Dunphy leyó aquellas palabras una segunda vez, y luego una tercera: «Las bestias yacen descuartizadas en los campos…» Así era. Y recordó algo que le había dicho Gene Brading: «En los últimos tiempos que pasé en el ejército empezamos a hacer dibujos geométricos en los campos de trigo… la Agencia los llamaba "agriglifos"…» «El grano se codifica solo…» Y otra cosa, algo que Branding había mencionado sobre Optical Magick: «También hicieron lo de Medjugorje. Y lo de Roswell. Y lo de Tremonton. Y lo de Gulf Breeze.»

Lo cual significaba que Dunphy estaba en lo cierto. El siglo xx era un espectáculo de luz, un conglomerado de efectos especiales que se hacían pasar por realidad primero y por historia después. Y todo ello urdido por un puñado de hombres poderosos con unas ideas muy peculiares. Pero ¿por qué?, se preguntó, mirando más allá de las montañas. ¿Para qué?
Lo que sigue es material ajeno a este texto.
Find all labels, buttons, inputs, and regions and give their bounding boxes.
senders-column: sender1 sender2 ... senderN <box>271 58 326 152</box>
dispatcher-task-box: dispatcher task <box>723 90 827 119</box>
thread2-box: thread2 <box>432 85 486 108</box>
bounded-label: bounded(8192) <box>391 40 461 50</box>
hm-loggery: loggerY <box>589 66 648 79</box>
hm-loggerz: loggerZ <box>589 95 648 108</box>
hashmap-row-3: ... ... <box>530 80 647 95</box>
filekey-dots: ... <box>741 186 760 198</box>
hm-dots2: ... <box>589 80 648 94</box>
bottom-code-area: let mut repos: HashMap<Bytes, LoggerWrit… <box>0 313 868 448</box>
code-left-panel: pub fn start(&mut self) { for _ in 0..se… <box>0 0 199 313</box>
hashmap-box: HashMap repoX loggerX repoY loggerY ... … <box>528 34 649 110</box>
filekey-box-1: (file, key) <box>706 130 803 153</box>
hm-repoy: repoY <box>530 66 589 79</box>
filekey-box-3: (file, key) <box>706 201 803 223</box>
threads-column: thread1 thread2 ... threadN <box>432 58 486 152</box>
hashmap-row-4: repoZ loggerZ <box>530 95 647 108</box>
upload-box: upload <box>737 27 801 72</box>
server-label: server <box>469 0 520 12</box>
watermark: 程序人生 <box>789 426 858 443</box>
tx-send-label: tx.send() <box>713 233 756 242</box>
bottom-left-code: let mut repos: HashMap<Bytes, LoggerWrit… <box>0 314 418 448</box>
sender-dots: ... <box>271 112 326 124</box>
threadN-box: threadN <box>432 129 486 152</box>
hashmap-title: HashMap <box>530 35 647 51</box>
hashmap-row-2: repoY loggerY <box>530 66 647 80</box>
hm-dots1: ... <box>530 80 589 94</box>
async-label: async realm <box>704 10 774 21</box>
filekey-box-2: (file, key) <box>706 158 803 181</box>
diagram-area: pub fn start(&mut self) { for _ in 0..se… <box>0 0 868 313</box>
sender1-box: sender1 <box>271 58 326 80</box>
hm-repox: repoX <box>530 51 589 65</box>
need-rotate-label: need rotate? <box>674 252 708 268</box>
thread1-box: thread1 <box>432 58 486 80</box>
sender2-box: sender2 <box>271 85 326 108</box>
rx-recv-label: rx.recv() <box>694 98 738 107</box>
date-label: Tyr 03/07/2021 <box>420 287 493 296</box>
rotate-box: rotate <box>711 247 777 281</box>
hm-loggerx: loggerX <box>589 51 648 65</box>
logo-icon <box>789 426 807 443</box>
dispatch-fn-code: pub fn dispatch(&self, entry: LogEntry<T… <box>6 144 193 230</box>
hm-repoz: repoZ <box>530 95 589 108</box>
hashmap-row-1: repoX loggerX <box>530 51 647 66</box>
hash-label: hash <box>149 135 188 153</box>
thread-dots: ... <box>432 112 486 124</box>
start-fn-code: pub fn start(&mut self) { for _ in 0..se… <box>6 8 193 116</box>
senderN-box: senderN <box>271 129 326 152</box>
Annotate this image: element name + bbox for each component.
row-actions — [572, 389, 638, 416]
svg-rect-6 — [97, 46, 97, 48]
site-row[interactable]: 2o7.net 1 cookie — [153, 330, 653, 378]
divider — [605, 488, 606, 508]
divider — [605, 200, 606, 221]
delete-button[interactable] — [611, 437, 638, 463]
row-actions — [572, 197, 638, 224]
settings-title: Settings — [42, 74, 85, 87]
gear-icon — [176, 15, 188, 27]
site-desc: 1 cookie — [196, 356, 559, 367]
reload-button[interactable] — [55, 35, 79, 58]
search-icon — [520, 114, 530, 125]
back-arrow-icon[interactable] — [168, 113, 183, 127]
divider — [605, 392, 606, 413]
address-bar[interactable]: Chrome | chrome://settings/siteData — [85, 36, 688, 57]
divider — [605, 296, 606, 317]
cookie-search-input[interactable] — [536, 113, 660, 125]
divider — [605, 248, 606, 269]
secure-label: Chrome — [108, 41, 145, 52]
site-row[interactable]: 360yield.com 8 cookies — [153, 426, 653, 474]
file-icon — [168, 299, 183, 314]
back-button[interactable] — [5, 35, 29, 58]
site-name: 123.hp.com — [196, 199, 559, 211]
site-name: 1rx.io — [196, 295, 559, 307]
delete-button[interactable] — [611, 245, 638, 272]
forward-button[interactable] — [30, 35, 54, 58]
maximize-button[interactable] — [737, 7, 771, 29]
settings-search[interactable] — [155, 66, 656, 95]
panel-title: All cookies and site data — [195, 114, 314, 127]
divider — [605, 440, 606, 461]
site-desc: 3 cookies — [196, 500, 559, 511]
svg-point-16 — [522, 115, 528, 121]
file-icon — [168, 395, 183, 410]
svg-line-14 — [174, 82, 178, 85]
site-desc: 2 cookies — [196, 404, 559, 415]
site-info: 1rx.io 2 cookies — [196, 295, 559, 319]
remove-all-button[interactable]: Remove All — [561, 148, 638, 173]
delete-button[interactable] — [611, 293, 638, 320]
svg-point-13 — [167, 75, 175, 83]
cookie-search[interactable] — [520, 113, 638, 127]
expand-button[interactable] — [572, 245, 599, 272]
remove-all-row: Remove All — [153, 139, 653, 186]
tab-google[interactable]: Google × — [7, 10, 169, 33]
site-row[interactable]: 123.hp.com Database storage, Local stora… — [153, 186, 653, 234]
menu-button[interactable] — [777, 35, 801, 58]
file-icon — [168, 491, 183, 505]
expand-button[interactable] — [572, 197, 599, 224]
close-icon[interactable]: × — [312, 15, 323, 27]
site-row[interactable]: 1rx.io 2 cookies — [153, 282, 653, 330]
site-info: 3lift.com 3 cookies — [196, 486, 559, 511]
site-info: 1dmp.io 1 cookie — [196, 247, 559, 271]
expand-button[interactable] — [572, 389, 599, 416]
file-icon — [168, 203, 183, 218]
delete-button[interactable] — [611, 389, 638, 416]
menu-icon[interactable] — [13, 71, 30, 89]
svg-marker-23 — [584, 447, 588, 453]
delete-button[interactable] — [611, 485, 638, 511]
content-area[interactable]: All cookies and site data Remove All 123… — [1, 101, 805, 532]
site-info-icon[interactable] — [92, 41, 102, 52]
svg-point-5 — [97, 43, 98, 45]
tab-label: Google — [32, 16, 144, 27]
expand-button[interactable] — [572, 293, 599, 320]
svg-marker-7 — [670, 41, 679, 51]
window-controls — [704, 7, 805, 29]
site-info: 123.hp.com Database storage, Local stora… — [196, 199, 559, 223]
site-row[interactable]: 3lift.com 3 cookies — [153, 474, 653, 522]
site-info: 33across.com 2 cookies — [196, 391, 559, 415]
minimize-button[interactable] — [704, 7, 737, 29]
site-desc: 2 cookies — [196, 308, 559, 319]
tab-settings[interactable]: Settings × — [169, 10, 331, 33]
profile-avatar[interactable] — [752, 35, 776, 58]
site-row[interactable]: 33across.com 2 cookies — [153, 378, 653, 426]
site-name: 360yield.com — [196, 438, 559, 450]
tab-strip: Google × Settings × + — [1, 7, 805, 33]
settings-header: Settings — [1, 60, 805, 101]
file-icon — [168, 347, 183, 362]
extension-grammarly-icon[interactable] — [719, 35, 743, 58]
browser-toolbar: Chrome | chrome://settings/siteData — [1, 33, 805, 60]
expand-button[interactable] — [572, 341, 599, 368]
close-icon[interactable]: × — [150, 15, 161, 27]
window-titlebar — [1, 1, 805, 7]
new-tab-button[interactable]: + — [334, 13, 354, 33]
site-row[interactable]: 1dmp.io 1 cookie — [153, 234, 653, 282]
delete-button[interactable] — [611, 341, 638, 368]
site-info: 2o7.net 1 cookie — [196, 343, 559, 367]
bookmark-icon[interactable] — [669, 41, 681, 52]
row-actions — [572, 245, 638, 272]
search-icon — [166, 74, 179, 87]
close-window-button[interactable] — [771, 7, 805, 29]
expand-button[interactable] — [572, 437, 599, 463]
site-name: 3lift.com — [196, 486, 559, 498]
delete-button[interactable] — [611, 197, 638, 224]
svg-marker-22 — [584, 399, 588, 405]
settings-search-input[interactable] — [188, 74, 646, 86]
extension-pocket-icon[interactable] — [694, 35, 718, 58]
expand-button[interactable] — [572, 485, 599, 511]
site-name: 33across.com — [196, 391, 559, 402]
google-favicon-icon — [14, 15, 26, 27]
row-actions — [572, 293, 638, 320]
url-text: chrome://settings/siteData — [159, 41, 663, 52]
El 1 de junio llegaron a Londres en avión utilizando los documentos falsos que les había proporcionado Max Setyaev en Praga. Dunphy ya estaba acostumbrado a viajar bajo una identidad falsa, pero Clem, que ni siquiera se atrevía a cruzar una calle con el semáforo en rojo, estaba muy nerviosa. La cola de inmigración era larga y serpenteante y tardaron quince minutos en avanzar, así que cuando les tocó el turno, Clem utilizaba de abanico el pasaporte falso.

—Número ocho, señorita.

Un agente de inmigración de origen pakistaní y edad avanzada le hizo señas con la mano para que se acercara a una de las doce mesas allí dispuestas, donde otro hombre mucho más joven esperaba sentado jugueteando con los tampones. Dunphy se maravilló de la transformación que sufrió aquel hombre cuando Clem apareció ante él riéndose y sujetando el pasaporte entre las manos. No alcanzaba a oír lo que decían, pero no le hacía falta. Sólo tardaron un segundo en comportarse como viejos amigos; el funcionario sonreía de oreja a oreja y Clementine tonteaba como una quinceañera. Un guiño, otro guiño y… ¡adelante, ya está! Tras lo cual, la muchacha bajó por la escalera mecánica hacia las cintas de equipaje situadas dentro de la zona de aduana. Después le tocó el turno a Dunphy.